The barriers continue into capital: algorithms must be continually improved to maintain a competitive advantage, and this can come at a hefty fee. Competitive HFT algorithms are tailor-made, most often in-house, and the associated programming costs are very high. Licensing partnerships (the associated rental costs of fiber optic connections) and algorithm maintenance compound this. In order to have the financial means for the large volumes of trades necessary to make HFT profitable, as well as the high-risk absorption, HFT traders require high amounts of upfront capital, capital available only to a small minority of active traders.
If these high barriers are not enough, remember that the competitor never sleeps. If a HFT trader were to neglect investing continually to nurture its speed advantage, the second a competitor closes the gap, the original investor’s previous capital investments are rendered worthless. Remove the information asymmetry enabled by a speed advantage, and a HFT trader becomes a relatively ordinary market participant.

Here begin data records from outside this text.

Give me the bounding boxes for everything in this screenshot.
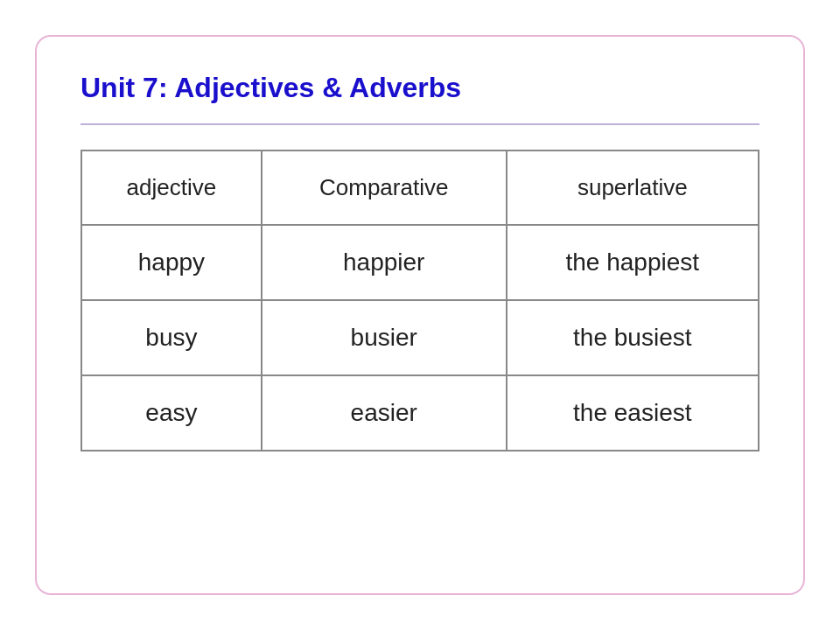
- cell-busier: busier: [262, 300, 507, 375]
- cell-the-easiest: the easiest: [507, 375, 759, 451]
- cell-easier: easier: [262, 375, 507, 451]
- table-row: busy busier the busiest: [81, 300, 759, 375]
- cell-happy: happy: [81, 225, 262, 300]
- table-header: adjective Comparative superlative: [81, 150, 759, 225]
- table-body: happy happier the happiest busy busier t…: [81, 225, 759, 451]
- cell-happier: happier: [262, 225, 507, 300]
- table-row: happy happier the happiest: [81, 225, 759, 300]
- cell-the-happiest: the happiest: [507, 225, 759, 300]
- header-row: adjective Comparative superlative: [81, 150, 759, 225]
- page-title: Unit 7: Adjectives & Adverbs: [80, 72, 760, 104]
- divider: [80, 123, 760, 125]
- card: Unit 7: Adjectives & Adverbs adjective C…: [35, 35, 805, 595]
- header-comparative: Comparative: [262, 150, 507, 225]
- cell-easy: easy: [81, 375, 262, 451]
- cell-busy: busy: [81, 300, 262, 375]
- header-superlative: superlative: [507, 150, 759, 225]
- adjectives-table: adjective Comparative superlative happy …: [80, 150, 760, 452]
- header-adjective: adjective: [81, 150, 262, 225]
- table-row: easy easier the easiest: [81, 375, 759, 451]
- cell-the-busiest: the busiest: [507, 300, 759, 375]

Grey Area: Market Manipulations and HFT
Following the 2008 crash, the field of finance has increasingly become subject to public scrutiny for fraud schemes and a lack of transparency. The following are known as “Predatory Trader Strategies”. While these are not unique to HFT, they share a common enabling factor: information asymmetry. In today’s stock markets, information asymmetry is enabled through systematic differences in the time between data being sent and received. Simply put, fractional discrepancies in speed at which market players receive information.

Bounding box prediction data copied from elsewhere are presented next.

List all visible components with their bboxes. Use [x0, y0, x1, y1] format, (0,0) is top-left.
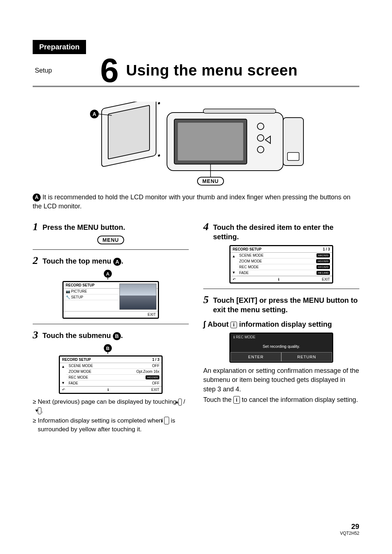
bullet-info-complete: Information display setting is completed… — [33, 416, 189, 434]
arrow-down-icon: ▼ — [38, 407, 41, 414]
subsection-label: Setup — [33, 67, 100, 74]
step-5-text: Touch [EXIT] or press the MENU button to… — [213, 294, 359, 314]
chapter-header: Setup 6 Using the menu screen — [33, 56, 359, 87]
step-1-number: 1 — [33, 221, 38, 232]
about-para-2: Touch the i to cancel the information di… — [203, 395, 359, 404]
step-5: 5 Touch [EXIT] or press the MENU button … — [203, 294, 359, 314]
svg-text:A: A — [106, 271, 110, 277]
step-2: 2 Touch the top menu A. — [33, 255, 189, 266]
menu-button-label-small: MENU — [97, 236, 124, 244]
step-4-text: Touch the desired item to enter the sett… — [213, 221, 359, 241]
step-1-text: Press the MENU button. — [42, 221, 125, 232]
step-4: 4 Touch the desired item to enter the se… — [203, 221, 359, 241]
lcd-setting: RECORD SETUP1 / 3 ▲ ▼ SCENE MODEHA1920 Z… — [229, 245, 333, 284]
camera-illustration: A MENU — [33, 102, 359, 186]
arrow-up-icon: ▲ — [178, 399, 182, 406]
menu-button-label: MENU — [197, 177, 224, 186]
lcd-top-menu: RECORD SETUP 📷 PICTURE 🔧 SETUP EXIT — [62, 281, 159, 319]
page-number: 29 — [340, 522, 359, 531]
step-3-number: 3 — [33, 329, 38, 340]
callout-b-inline: B — [113, 332, 121, 340]
callout-a-icon: A — [33, 194, 41, 201]
svg-rect-14 — [287, 152, 299, 160]
lcd-info-dialog: ℹ REC MODE Set recording quality. ENTER … — [229, 333, 333, 363]
chapter-number: 6 — [100, 56, 119, 86]
svg-point-2 — [158, 102, 160, 105]
step-4-number: 4 — [203, 221, 209, 232]
info-icon-inline: i — [233, 396, 240, 404]
info-icon: i — [164, 417, 169, 425]
info-icon-heading: i — [230, 322, 237, 328]
svg-text:A: A — [93, 111, 96, 117]
bullet-paging: Next (previous) page can be displayed by… — [33, 398, 189, 415]
about-heading: ∫About i information display setting — [203, 319, 359, 329]
step-5-number: 5 — [203, 294, 209, 305]
section-tab: Preparation — [33, 40, 86, 54]
intro-note: A It is recommended to hold the LCD moni… — [33, 193, 359, 211]
step-3: 3 Touch the submenu B. — [33, 329, 189, 340]
svg-rect-15 — [203, 109, 276, 113]
step-1: 1 Press the MENU button. — [33, 221, 189, 232]
enter-button: ENTER — [230, 352, 281, 362]
step-2-text: Touch the top menu A. — [42, 255, 123, 266]
svg-rect-9 — [178, 123, 243, 160]
intro-note-text: It is recommended to hold the LCD monito… — [33, 194, 351, 210]
svg-text:B: B — [106, 346, 109, 351]
page-footer: 29 VQT2H52 — [340, 522, 359, 536]
callout-a-inline: A — [113, 258, 121, 266]
lcd-submenu: RECORD SETUP1 / 3 ▲ ▼ SCENE MODEOFF ZOOM… — [59, 355, 163, 394]
chapter-title: Using the menu screen — [126, 62, 298, 79]
svg-rect-1 — [108, 105, 150, 159]
step-2-number: 2 — [33, 255, 38, 266]
return-button: RETURN — [281, 352, 332, 362]
svg-point-3 — [158, 154, 160, 157]
about-para-1: An explanation or setting confirmation m… — [203, 366, 359, 394]
doc-code: VQT2H52 — [340, 531, 359, 536]
step-3-text: Touch the submenu B. — [42, 329, 123, 340]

Front Running (Aka Tailgating): Front running occurs when a trader knows in advance of another party’s willingness to buy an option and subsequently uses this knowledge against them. Front runners buy high quantities of the option to force the other party to buy from the original trader at a markup. While front running is illegal when exploiting privately held information (considered insider trading), there is no legal restriction on this strategy for public information. As the data centers of stock exchanges are public channels, HFT firms can operate freely. In this, HFT capabilities naturally enable a form of information asymmetry, that is not subject to legal restrictions.
Spoofing (Aka Layering): The idea behind spoofing is simple: generate a high amount of overpriced purchase offers that exist for fractions of time and cancel the order before another trader can place a bid. These so called ‘phantom offers’ work as market signals for other market participants, spurring on price volatility. Simply put, spoofing allows HFT firms to create momentary volatility or feign a price increase that artificially creates an arbitrage opportunity for HFT firms to exploit. With this, HFT firms can now sell previously acquired futures at an unmanipulated price to make profits off artificial volatility.

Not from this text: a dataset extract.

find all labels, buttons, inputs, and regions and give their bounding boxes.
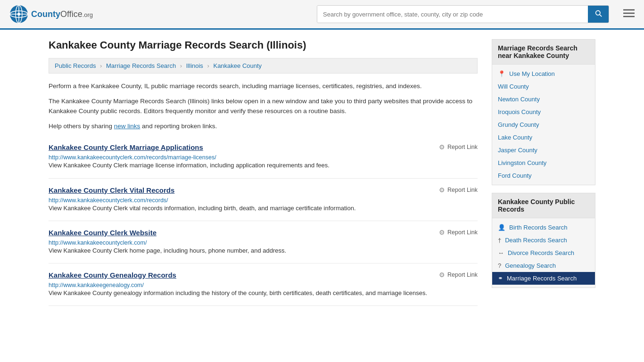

Quote Stuffing: As HFTs rely on glass fiber optics and data center proximity, even HFTs face a technological constraint in improving their speeds. How do you best improve your information speed advantage once you have reached a technological limit? You slow others down. Quote stuffing is the practice of overflowing the market with thousands of insignificant offers, which result in a loss of valuable milliseconds. While other algorithms must first sift through these offers, the original offer placer can ignore these and react faster.